Senate Republicans are set Wednesday to filibuster President Joe Biden’s bipartisan $570 billion infrastructure deal because the text of the legislation is not ready to study.
“At least four Republicans, including two central to crafting the deal, are signaling they will vote against the motion to start the debate if the package is not finished,” the Washington Times wrote Tuesday.
Sen. Mitt Romney (R-UT), an original bipartisan negotiator of the deal, said he thinks “there’s a unanimous point of view that we shouldn’t vote on a motion to proceed until people know what the summary is of the bill.”

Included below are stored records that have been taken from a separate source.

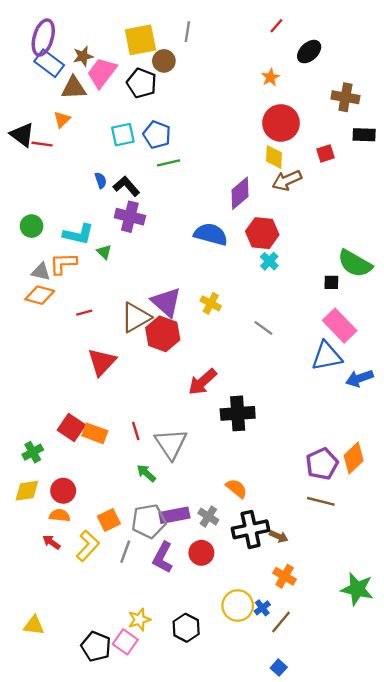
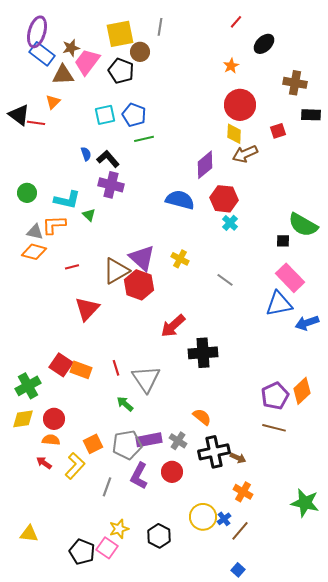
green cross: (33, 452) -> (28, 386), size x1.4
gray line: (125, 552) -> (107, 487), moved

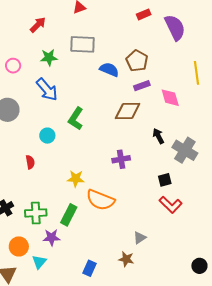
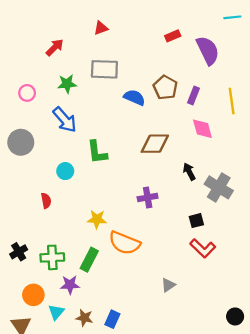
purple rectangle: (142, 86) -> (194, 96), moved, turned -49
green L-shape: (76, 119) -> (97, 152), turned -40
brown star: (126, 259) -> (84, 318), moved

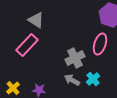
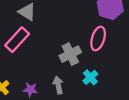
gray arrow: (72, 80) -> (58, 85), moved, turned 49

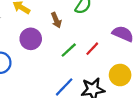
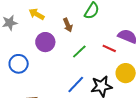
red line: (92, 49) -> (109, 48), moved, turned 72

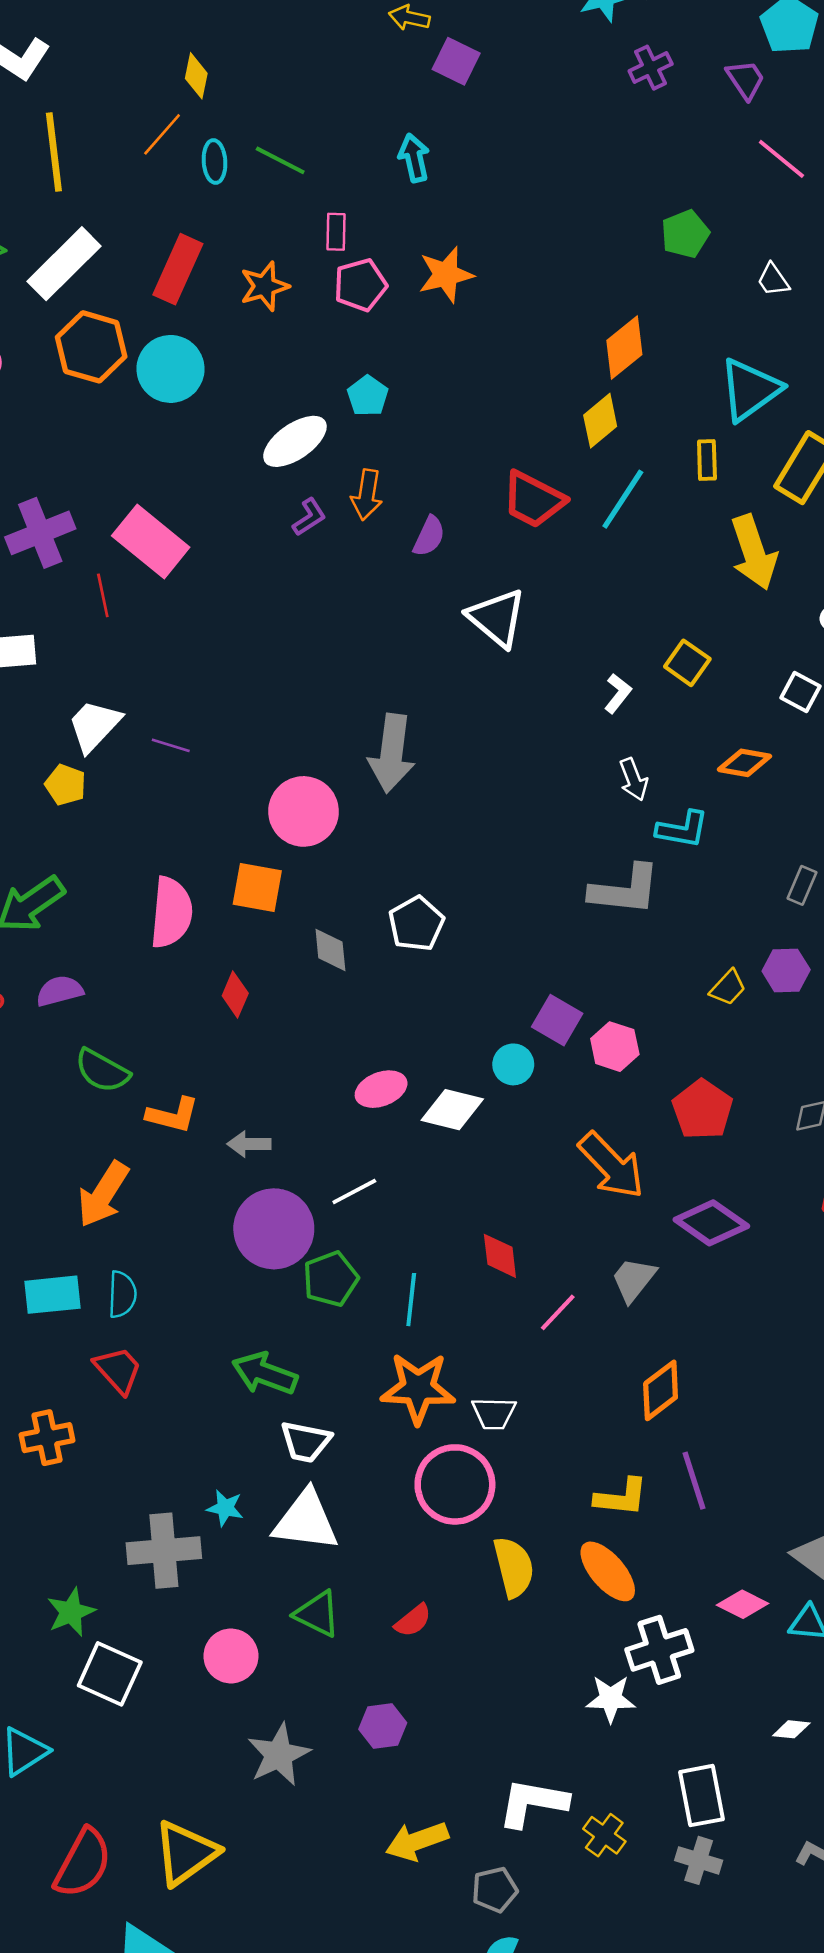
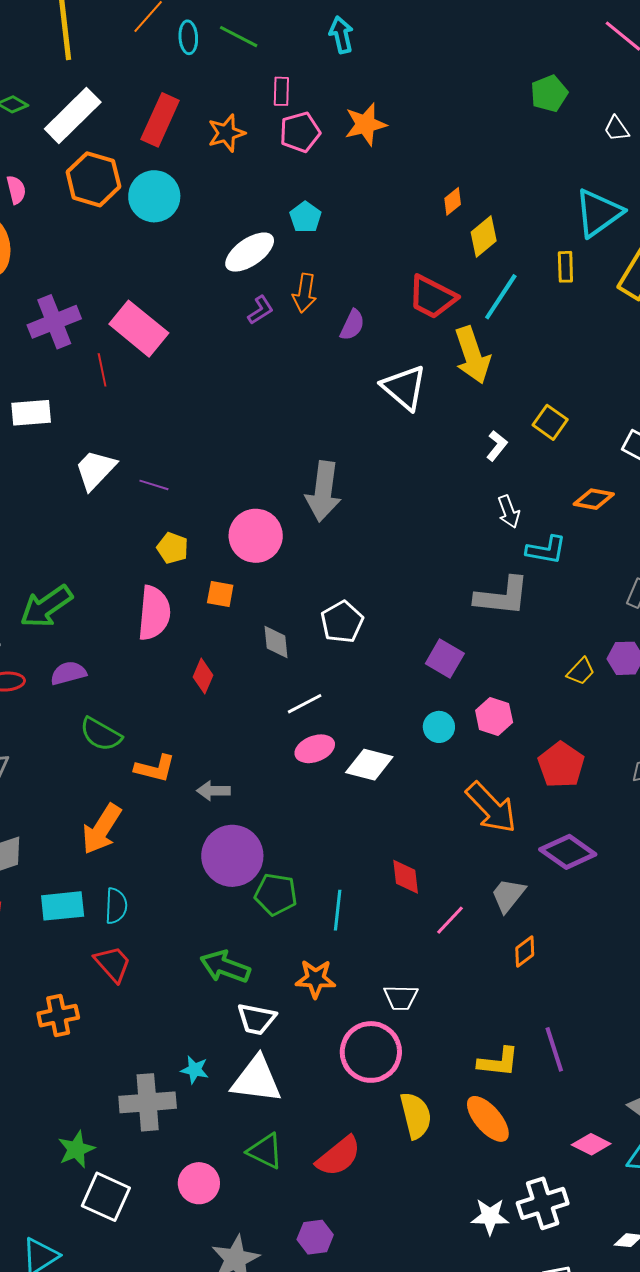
orange diamond: (624, 348) -> (453, 201), moved, size x0.6
yellow arrow: (754, 552) -> (472, 355), moved
yellow pentagon: (66, 785) -> (173, 548), moved
orange square: (257, 888) -> (220, 594), size x0.7
purple square: (557, 1020) -> (445, 659), moved
cyan circle: (513, 1064) -> (439, 727), moved
white line: (354, 1192) -> (305, 704), moved
green pentagon: (331, 1279) -> (276, 894), turned 30
orange star: (418, 1388) -> (316, 979), moved, size x0.7
orange diamond: (661, 1390) -> (525, 951), moved, size x0.7
red semicircle: (413, 1620) -> (339, 1156), size x1.6
white cross: (659, 1650) -> (543, 1203), moved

“They haven’t seen the numbers, they haven’t seen the pay-fors. A small group of us has, but the overall group hasn’t, and until we do, until we’ve ironed out the remaining issues, Wednesday is premature,” he explained.
“There’s absolutely no reason why he asked to have the vote tomorrow, and it does not advance the ball,” said Sen. Susan Collins (R-ME). “It does not achieve any goal except to alienate people.”
But Senate Majority Leader Chuck Schumer (D-NY) is continuing to rush the bill for a procedural vote, despite the text of the legislation being unread by the Senate.
“The Senate Democrats are keeping our foot on the gas pedal,” said Schumer. “For weeks, I have said we have a busy summer with a long to-do list … and I know both sides are working very hard to turn the bipartisan infrastructure framework into final legislation.”
“All a yes vote on the motion to proceed means is simply that the senate is ready to begin debating a bipartisan infrastructure bill,” he said. “No more, no less.”
Schumer is presumably rushing the bill through the Senate as summer recess approaches amid two other crucial initiatives of raising the debt ceiling and passing the trojan horse $3.5 trillion infrastructure package. The former must take place before recess begins after August 6.
With both the bipartisan deal and the trojan horse package linked together on a two track system, as Democrat lawmakers have designed the strategy, the failure of one could doom both.
Therefore, the success of the bipartisan deal is very important to Biden, whose whole agenda is on the line only six months after his inauguration.